No. The Copyright Office expects deposits be delivered by the depositor using such methods as a secure file transfer protocol or the Library’s web interface. Contact your Acquisitions Specialist for further information and credentials.
- I use a third-party provider to host my online serial. Can they deposit it with the Copyright Office for me?
Yes. The Copyright Office will send the demand to the rights holder. It is the responsibility of the rights holder to contract with their provider to fulfill their mandatory deposit obligation for titles demanded, including subsequent issues. Upon request the Copyright Office will send the mandatory deposit notice directly to the 3rd party provider. It is expected that the third-party provider will comply with the technical standards outlined by the Copyright Office.
- Do I have to deposit if my serial is Open Access or Hybrid Open Access?
Yes.
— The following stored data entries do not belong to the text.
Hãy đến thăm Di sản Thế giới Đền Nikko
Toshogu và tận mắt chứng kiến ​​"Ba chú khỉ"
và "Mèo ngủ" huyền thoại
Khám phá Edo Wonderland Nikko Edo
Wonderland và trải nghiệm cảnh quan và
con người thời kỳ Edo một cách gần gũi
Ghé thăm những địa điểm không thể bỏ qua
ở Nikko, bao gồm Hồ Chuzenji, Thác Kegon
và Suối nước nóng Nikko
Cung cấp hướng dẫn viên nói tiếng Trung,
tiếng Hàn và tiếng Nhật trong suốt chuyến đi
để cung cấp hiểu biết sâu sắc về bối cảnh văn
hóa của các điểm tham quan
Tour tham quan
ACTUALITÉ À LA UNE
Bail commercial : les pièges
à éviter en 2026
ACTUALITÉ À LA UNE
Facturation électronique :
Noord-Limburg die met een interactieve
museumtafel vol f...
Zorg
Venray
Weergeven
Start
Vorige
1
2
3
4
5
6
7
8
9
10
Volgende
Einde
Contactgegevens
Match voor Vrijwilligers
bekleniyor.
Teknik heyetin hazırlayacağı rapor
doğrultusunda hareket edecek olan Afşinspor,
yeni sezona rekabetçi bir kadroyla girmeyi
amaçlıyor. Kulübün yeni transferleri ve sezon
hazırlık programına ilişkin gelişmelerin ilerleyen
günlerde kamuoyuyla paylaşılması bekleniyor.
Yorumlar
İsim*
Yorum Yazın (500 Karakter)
If an online serial is published and copyrightable, it is subject to mandatory deposit even if it is available through Open Access or Hybrid Open Access or published under a Creative Commons license. Upon receiving a mandatory deposit notice for an online serial title, the rights holder must deposit the demanded volumes or issues with the Copyright Office by the deadline on the demand notice. In addition, the rights holder must send all issues published subsequent to the demand as long as the serial is published or until a notice is received stating that the Library no longer wants the title for its collections.
- Do I have to deposit if the place of publication for my journal is outside of the United States?
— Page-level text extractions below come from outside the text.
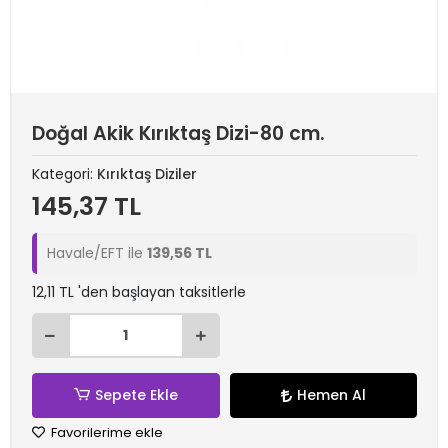
Doğal Akik Kırıktaş Dizi-80 cm.
Kategori:
Kırıktaş Diziler
145,37 TL
Havale/EFT ile
139,56 TL
12,11 TL 'den başlayan taksitlerle
Sepete Ekle
Hemen Al
Favorilerime ekle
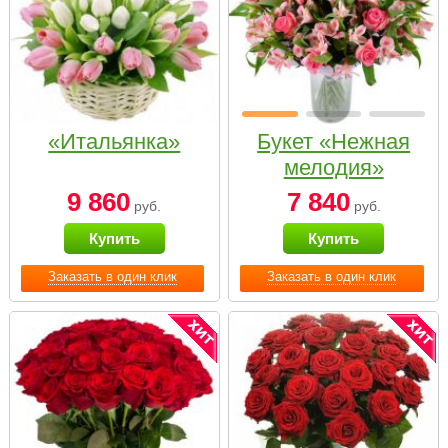
«Итальянка»
Букет «Нежная
мелодия»
9 860
7 840
руб.
руб.
Купить
Купить
Заказать в один клик
Заказать в один клик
Deposit requirements for online-only serials apply to serials after they are published in the United States.
- Can I deposit serials not included on my mandatory deposit notice?
No. At this time, the Copyright Office can accept only deposits of online serials for which a mandatory deposit demand has been issued. However, the Copyright Office may demand additional serials as they are wanted by the Library for the collections. If an additional title you publish is wanted, you will receive a mandatory deposit notice from the Copyright Office with a unique SR number.
- Can I register the online serials I submit in response to a mandatory deposit notice?
Yes. Copyright registration fulfills the mandatory deposit requirement, while also conferring the benefits associated with registering a work.
- What if individual authors of articles retain rights to articles?
Whoever has exclusive distribution rights to the collective work is required to fulfill mandatory deposit requirements.
- What happens to my files after they've been deposited?
Staff will review them to make sure that the complete copy as published has been received, after which the files will be stored on a secure Library of Congress server.
- Will I receive notification or acknowledgement that my eDeposit submission was received?
If you choose to deposit your serial via the web interface, you will receive an email confirmation that the files were successfully uploaded. At this time, there is no confirmation of receipt for files delivered via SFTP or through a third party.
- Can I send back issues not included in the mandatory deposit notice?
Yes. The Copyright Office welcomes back issues of a demanded title with the electronic deposit. Although deposit is not required for issues or articles published before February 24, 2010, the complete archive of an online serial greatly enhances the collections of the Library of Congress. Back issues can be sent in the same delivery with the demanded deposit submission. However, if bundling issues together will delay your meeting the date specified in the demand notice, please send back issues in a separate delivery, using the same SR number provided in the demand notice.
- How do I deposit future issues?
Subsequent issues should be deposited as published, using the same procedure used to send the initial demanded deposit. The Copyright Office does not assign a new SR number for each subsequent issue. Include the SR number provided with the initial demand when sending subsequent issues of the demanded title. The SR number is a unique identifier that alerts the Library's content transfer system that subsequent issues of an already demanded title have arrived for processing and handling.